INSTRUCTIONS FOR THE TASK
Each entry that follows is to be copied exactly, minus any pictures.

[Stored data entries]
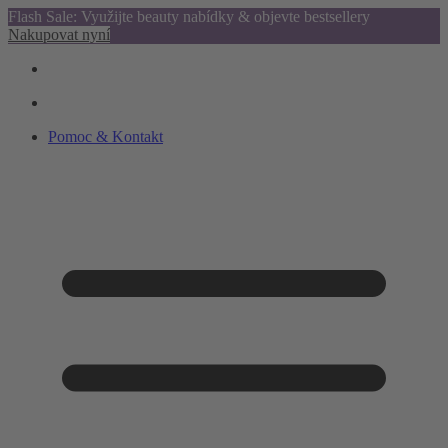
Flash Sale: Využijte beauty nabídky & objevte bestsellery
Nakupovat nyní
Pomoc & Kontakt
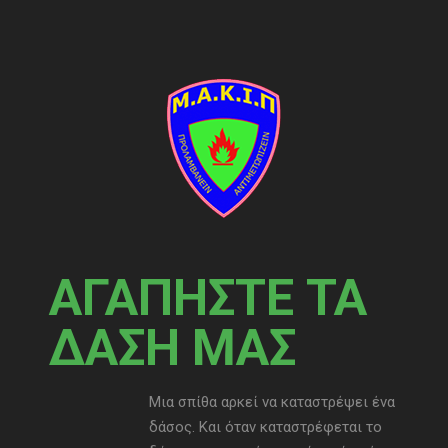
ΑΓΑΠΗΣΤΕ ΤΑ
ΔΑΣΗ ΜΑΣ
Μια σπίθα αρκεί να καταστρέψει ένα
δάσος. Και όταν καταστρέφεται το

WRITTEN SOLUTION
Flash Sale: Využijte beauty nabídky & objevte bestsellery
Nakupovat nyní
Pomoc & Kontakt
ΑΓΑΠΗΣΤΕ ΤΑ
ΔΑΣΗ ΜΑΣ
Μια σπίθα αρκεί να καταστρέψει ένα
δάσος. Και όταν καταστρέφεται το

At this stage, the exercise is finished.